» **Task item**
Transcribe the entries below with complete accuracy, excluding the pictures.
■ ■ ■ ■ ■
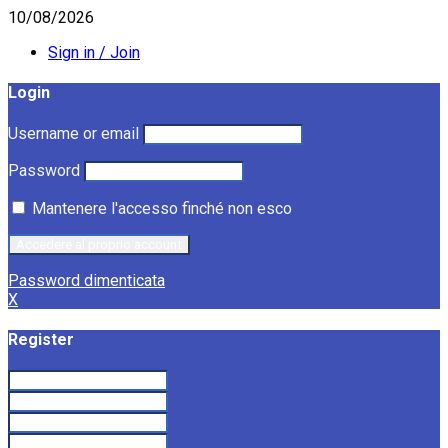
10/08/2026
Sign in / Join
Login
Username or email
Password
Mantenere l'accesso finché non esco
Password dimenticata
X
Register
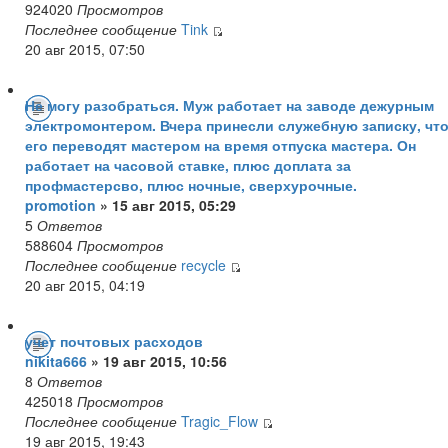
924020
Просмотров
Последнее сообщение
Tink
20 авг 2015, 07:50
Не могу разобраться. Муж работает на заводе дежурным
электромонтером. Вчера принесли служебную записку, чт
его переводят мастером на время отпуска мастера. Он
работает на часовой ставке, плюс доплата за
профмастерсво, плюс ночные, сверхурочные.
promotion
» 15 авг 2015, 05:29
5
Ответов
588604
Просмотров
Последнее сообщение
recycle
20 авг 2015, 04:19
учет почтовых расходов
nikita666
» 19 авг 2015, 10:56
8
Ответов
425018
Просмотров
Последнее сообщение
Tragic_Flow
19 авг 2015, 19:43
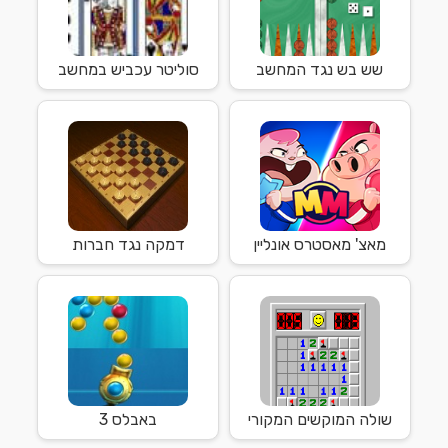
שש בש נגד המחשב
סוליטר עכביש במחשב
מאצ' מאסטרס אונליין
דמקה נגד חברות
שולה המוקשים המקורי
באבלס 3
■ ■ ■ ■ ■
» **Task result**
10/08/2026
Sign in / Join
Login
Username or email
Password
Mantenere l'accesso finché non esco
Password dimenticata
X
Register
924020
Просмотров
Последнее сообщение
Tink
20 авг 2015, 07:50
Не могу разобраться. Муж работает на заводе дежурным
электромонтером. Вчера принесли служебную записку, чт
его переводят мастером на время отпуска мастера. Он
работает на часовой ставке, плюс доплата за
профмастерсво, плюс ночные, сверхурочные.
promotion
» 15 авг 2015, 05:29
5
Ответов
588604
Просмотров
Последнее сообщение
recycle
20 авг 2015, 04:19
учет почтовых расходов
nikita666
» 19 авг 2015, 10:56
8
Ответов
425018
Просмотров
Последнее сообщение
Tragic_Flow
19 авг 2015, 19:43
שש בש נגד המחשב
סוליטר עכביש במחשב
מאצ' מאסטרס אונליין
דמקה נגד חברות
שולה המוקשים המקורי
באבלס 3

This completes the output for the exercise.